Why ‘Marshals’ Feels Like It’s Missing a Piece of the Yellowstone Saga
The Unmistakable Absence of Taylor Sheridan’s Signature on ‘Marshals’
‘Marshals’, the latest spinoff within the Yellowstone universe, launched with eager anticipation from fans craving more of Taylor Sheridan’s neo-Western storytelling. However, just a few episodes in, the series reveals a crucial missing ingredient: Sheridan’s distinct creative voice is less present than ever, and this void is being felt across every scene and plot twist.
Procedural TV Meets the Yellowstone Legacy – But At What Cost?
Unlike its predecessors, ‘Marshals’ veers into classic CBS procedural territory. The shift feels like a conscious move to open the saga to mainstream network audiences, but the trade-off is immediately noticeable. Shedding much of the gritty language and raw violence that have become quintessential to the Yellowstone brand, ‘Marshals’ takes an almost sanitized approach, with its stories pivoting around Kayce Dutton (Luke Grimes) now serving as a U.S. Marshal. The ensemble of federal agents gives a nod to tradition, but in doing so, the series loses the poetic, rough-edged urgency that Sheridan’s scripts typically deliver.

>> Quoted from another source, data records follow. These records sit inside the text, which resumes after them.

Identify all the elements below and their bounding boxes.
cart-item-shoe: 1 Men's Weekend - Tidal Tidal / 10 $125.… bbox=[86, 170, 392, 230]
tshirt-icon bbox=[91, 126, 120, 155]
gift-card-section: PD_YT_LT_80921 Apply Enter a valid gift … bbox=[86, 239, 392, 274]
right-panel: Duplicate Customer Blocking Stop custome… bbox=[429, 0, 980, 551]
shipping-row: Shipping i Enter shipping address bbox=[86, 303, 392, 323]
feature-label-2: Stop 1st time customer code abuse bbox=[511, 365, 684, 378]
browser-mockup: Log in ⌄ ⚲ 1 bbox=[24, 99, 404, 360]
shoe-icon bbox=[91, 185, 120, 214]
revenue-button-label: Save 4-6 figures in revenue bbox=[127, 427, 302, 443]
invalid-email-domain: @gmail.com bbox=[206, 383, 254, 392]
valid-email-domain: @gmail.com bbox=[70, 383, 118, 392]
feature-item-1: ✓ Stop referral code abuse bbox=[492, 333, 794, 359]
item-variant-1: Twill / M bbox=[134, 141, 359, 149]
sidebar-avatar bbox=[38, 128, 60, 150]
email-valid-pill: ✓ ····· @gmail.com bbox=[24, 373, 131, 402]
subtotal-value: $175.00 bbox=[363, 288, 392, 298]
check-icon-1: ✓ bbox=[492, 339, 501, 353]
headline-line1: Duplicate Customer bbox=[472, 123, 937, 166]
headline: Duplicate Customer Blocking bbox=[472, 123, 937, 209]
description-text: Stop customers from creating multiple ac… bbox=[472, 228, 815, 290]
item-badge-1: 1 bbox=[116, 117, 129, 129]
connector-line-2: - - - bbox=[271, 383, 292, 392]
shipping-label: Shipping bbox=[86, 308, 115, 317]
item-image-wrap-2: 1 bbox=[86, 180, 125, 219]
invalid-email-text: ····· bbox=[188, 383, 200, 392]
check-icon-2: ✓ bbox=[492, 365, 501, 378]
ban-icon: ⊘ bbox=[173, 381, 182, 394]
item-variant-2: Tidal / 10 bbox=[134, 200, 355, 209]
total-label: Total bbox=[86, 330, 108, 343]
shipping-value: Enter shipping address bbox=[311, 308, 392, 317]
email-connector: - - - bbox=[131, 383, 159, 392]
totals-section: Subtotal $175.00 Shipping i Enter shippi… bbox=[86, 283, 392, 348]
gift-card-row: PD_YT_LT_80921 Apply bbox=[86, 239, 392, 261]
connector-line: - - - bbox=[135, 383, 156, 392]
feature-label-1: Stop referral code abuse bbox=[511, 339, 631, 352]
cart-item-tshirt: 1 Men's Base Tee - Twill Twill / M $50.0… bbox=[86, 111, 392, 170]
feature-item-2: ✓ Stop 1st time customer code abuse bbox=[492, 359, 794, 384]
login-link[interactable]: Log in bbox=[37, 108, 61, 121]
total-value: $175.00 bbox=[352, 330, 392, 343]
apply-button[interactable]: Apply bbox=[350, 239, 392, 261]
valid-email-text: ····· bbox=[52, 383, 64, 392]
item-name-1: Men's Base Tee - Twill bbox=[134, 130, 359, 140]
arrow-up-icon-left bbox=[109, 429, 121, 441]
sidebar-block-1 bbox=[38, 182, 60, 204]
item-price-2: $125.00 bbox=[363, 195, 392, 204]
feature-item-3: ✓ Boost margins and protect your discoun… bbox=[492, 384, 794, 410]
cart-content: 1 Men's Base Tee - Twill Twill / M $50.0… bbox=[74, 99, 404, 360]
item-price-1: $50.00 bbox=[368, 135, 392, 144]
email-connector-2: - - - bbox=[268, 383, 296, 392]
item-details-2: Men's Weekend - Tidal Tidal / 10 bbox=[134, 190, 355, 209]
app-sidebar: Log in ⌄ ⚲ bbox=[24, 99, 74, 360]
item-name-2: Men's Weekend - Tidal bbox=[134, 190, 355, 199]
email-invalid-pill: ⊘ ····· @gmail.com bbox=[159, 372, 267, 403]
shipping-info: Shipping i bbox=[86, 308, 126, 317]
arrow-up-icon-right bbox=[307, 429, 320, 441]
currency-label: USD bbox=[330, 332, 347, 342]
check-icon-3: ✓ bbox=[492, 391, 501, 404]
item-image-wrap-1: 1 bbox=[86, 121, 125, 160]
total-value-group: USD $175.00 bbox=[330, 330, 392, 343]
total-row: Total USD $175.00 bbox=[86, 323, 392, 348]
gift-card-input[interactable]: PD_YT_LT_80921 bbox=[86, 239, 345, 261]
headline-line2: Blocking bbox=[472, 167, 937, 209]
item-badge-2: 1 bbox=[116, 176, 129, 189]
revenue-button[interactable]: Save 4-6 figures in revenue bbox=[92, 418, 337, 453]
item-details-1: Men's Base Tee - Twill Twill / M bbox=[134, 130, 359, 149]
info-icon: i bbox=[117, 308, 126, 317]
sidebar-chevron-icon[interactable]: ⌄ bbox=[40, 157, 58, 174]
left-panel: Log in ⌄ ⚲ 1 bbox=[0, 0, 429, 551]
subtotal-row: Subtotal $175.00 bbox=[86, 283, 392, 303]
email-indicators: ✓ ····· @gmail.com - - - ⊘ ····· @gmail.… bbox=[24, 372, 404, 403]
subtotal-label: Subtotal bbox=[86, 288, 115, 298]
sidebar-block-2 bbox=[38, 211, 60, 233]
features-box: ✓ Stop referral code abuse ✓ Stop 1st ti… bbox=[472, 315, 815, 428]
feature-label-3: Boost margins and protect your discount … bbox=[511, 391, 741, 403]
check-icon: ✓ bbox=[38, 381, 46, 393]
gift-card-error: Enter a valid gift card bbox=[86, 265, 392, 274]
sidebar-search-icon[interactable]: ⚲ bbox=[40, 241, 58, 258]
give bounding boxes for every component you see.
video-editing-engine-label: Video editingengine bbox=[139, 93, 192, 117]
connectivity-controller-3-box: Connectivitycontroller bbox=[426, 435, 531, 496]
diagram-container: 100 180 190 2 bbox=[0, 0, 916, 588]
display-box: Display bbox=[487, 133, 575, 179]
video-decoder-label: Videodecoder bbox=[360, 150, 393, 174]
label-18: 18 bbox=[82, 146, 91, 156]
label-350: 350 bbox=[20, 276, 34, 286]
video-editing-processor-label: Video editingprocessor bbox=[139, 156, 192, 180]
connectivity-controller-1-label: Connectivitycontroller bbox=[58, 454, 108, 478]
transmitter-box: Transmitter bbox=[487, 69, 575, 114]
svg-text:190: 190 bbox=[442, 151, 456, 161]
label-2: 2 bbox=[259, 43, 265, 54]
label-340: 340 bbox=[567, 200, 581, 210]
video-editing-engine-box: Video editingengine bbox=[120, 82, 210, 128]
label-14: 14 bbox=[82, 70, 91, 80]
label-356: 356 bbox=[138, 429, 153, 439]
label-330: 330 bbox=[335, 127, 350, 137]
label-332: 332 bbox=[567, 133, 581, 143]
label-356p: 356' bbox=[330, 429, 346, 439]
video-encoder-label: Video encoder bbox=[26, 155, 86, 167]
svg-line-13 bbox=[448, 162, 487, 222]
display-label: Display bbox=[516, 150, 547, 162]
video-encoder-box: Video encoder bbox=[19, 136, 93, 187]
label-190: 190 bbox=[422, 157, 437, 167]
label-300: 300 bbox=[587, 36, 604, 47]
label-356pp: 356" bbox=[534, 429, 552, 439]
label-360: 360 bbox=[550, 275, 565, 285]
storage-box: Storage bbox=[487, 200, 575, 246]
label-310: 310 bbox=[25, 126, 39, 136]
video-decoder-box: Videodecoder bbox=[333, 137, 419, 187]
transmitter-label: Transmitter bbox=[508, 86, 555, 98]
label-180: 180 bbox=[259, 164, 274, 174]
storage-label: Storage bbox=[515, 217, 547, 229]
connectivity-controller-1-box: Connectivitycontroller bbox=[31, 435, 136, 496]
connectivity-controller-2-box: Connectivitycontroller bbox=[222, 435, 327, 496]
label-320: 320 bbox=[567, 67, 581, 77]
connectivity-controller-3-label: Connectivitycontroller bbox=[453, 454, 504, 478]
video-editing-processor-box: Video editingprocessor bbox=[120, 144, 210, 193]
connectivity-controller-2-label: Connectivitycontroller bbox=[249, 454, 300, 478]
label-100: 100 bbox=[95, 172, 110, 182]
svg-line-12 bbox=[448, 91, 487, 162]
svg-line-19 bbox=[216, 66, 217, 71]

The consequence? The dialogue feels less snappy, the stakes less visceral. The thrill that previously danced beneath Beth Dutton’s razor-sharp barbs or John Dutton’s brooding declarations is subdued here. Even moments meant to pack an emotional punch land softer, resulting in drama that can often feel muted, even when bullets fly.
Sheridan’s Approach: Quality, Consistency, and the Power of Authentic Dialogue
Taylor Sheridan’s hallmark as a showrunner is total immersion in his projects, from writing every word of ‘Yellowstone’ to shaping entire character arcs in spinoffs like ‘1883’. His writing style is a blend of terse frontier stoicism and poetic melancholy. This led to crafted moments worthy of analysis in screenwriting courses—such as Beth’s scathing one-liners or the philosophical musings peppered throughout ‘1883’.
With ‘Marshals’, the difference is clear: Sheridan is onboard as a producer only, stepping back from the writing room. This creative distance means the show operates with less clarity of purpose. Some plotlines—such as Kayce’s ongoing connection to the Broken Rock reservation—are compellingly drawn but feel awkwardly juxtaposed against more generic case-of-the-week plots. The result is an ongoing identity struggle, as the series treads uneasily between being a ‘Yellowstone’ descendent and a formulaic police procedural. The loss isn’t just tonal; it’s structural, affecting the show at every level from characterization to pacing.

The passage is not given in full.